═════ Recorded data

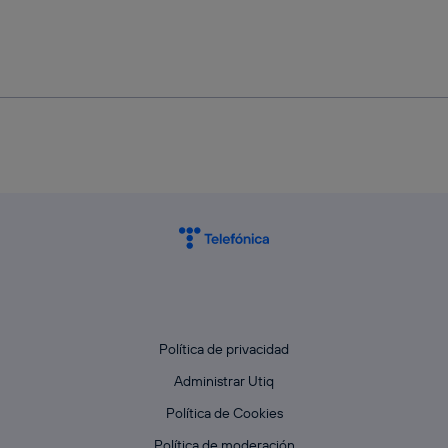
Política de privacidad
Administrar Utiq
Política de Cookies
Política de moderación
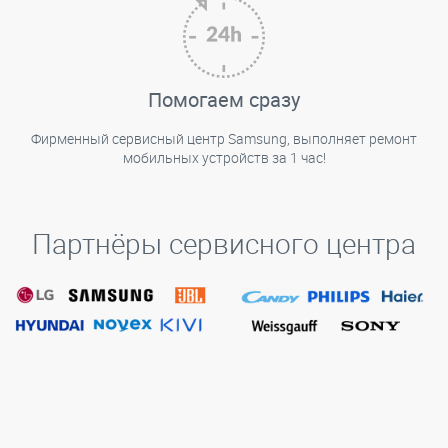
Помогаем сразу
Фирменный сервисный центр Samsung, выполняет ремонт
мобильных устройств за 1 час!
Партнёры сервисного центра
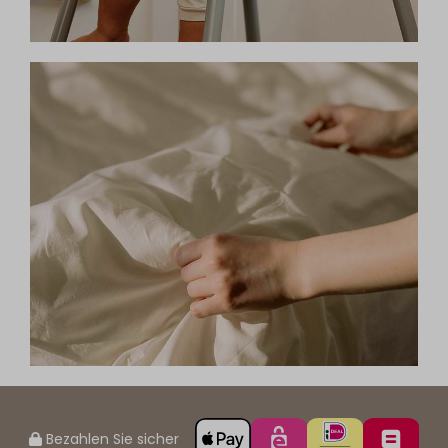
Bezahlen Sie sicher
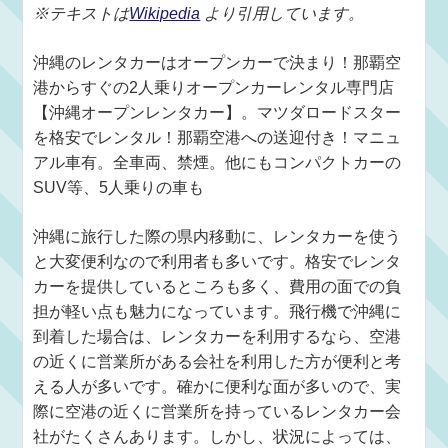
※テキストは
Wikipedia
より引用しています。
沖縄のレンタカーはオープンカーで決まり！那覇空
港からすぐの2人乗りオープンカーレンタル専門店
【沖縄オープンレンタカー】。マツダロードスター
を格安でレンタル！那覇空港への送迎付き！マニュ
アル車有。全車両、禁煙。他にもコンパクトカーの
SUV等、5人乗りの車も
沖縄に旅行した際の県内移動に、レンタカーを使う
と大変便利なので利用者も多いです。格安でレンタ
カーを提供しているところも多く、費用の面での負
担が軽い点も魅力になっています。飛行機で沖縄に
到着した場合は、レンタカーを利用するなら、空港
の近くに営業所がある会社を利用した方が便利と考
える人が多いです。確かに便利な面が多いので、実
際に空港の近くに営業所を持っているレンタカー会
社がたくさんあります。しかし、状況によっては、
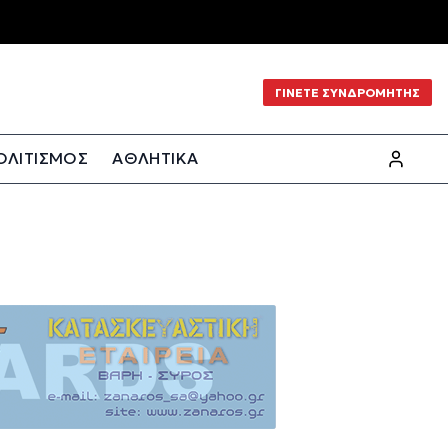
ΓΙΝΕΤΕ ΣΥΝΔΡΟΜΗΤΗΣ
ΟΛΙΤΙΣΜΟΣ
ΑΘΛΗΤΙΚΑ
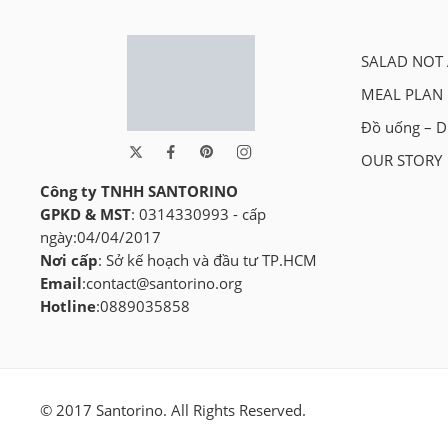
SALAD NOT 
MEAL PLAN
Đồ uống – D
OUR STORY
Công ty TNHH SANTORINO
GPKD & MST
: 0314330993 - cấp
ngày:04/04/2017
Nơi cấp
: Sở kế hoạch và đầu tư TP.HCM
Email
:
contact@santorino.org
Hotline
:0889035858
© 2017 Santorino. All Rights Reserved.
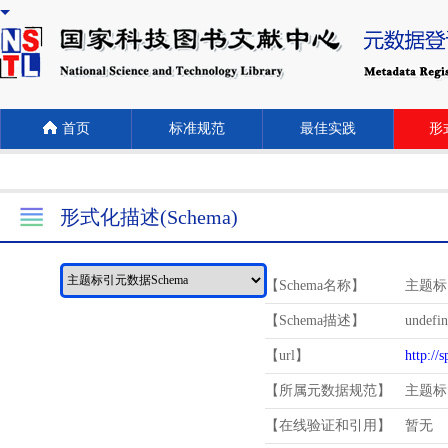
首页
标准规范
最佳实践
形式
形式化描述(Schema)
【Schema名称】
主题标
【Schema描述】
undefi
【url】
http://
【所属元数据规范】
主题标
【在线验证和引用】
暂无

══════════

Task requirements → Exactly as written above, print every record, and keep the pictures out.

Task output →
Política de privacidad
Administrar Utiq
Política de Cookies
Política de moderación
Помогаем сразу
Фирменный сервисный центр Samsung, выполняет ремонт
мобильных устройств за 1 час!
Партнёры сервисного центра
Bezahlen Sie sicher
※テキストは
Wikipedia
より引用しています。
沖縄のレンタカーはオープンカーで決まり！那覇空
港からすぐの2人乗りオープンカーレンタル専門店
【沖縄オープンレンタカー】。マツダロードスター
を格安でレンタル！那覇空港への送迎付き！マニュ
アル車有。全車両、禁煙。他にもコンパクトカーの
SUV等、5人乗りの車も
沖縄に旅行した際の県内移動に、レンタカーを使う
と大変便利なので利用者も多いです。格安でレンタ
カーを提供しているところも多く、費用の面での負
担が軽い点も魅力になっています。飛行機で沖縄に
到着した場合は、レンタカーを利用するなら、空港
の近くに営業所がある会社を利用した方が便利と考
える人が多いです。確かに便利な面が多いので、実
際に空港の近くに営業所を持っているレンタカー会
社がたくさんあります。しかし、状況によっては、
ΓΙΝΕΤΕ ΣΥΝΔΡΟΜΗΤΗΣ
ΟΛΙΤΙΣΜΟΣ
ΑΘΛΗΤΙΚΑ
SALAD NOT 
MEAL PLAN
Đồ uống – D
OUR STORY
Công ty TNHH SANTORINO
GPKD & MST
: 0314330993 - cấp
ngày:04/04/2017
Nơi cấp
: Sở kế hoạch và đầu tư TP.HCM
Email
:
contact@santorino.org
Hotline
:0889035858
© 2017 Santorino. All Rights Reserved.
首页
标准规范
最佳实践
形式
形式化描述(Schema)
【Schema名称】
主题标
【Schema描述】
undefi
【url】
http://
【所属元数据规范】
主题标
【在线验证和引用】
暂无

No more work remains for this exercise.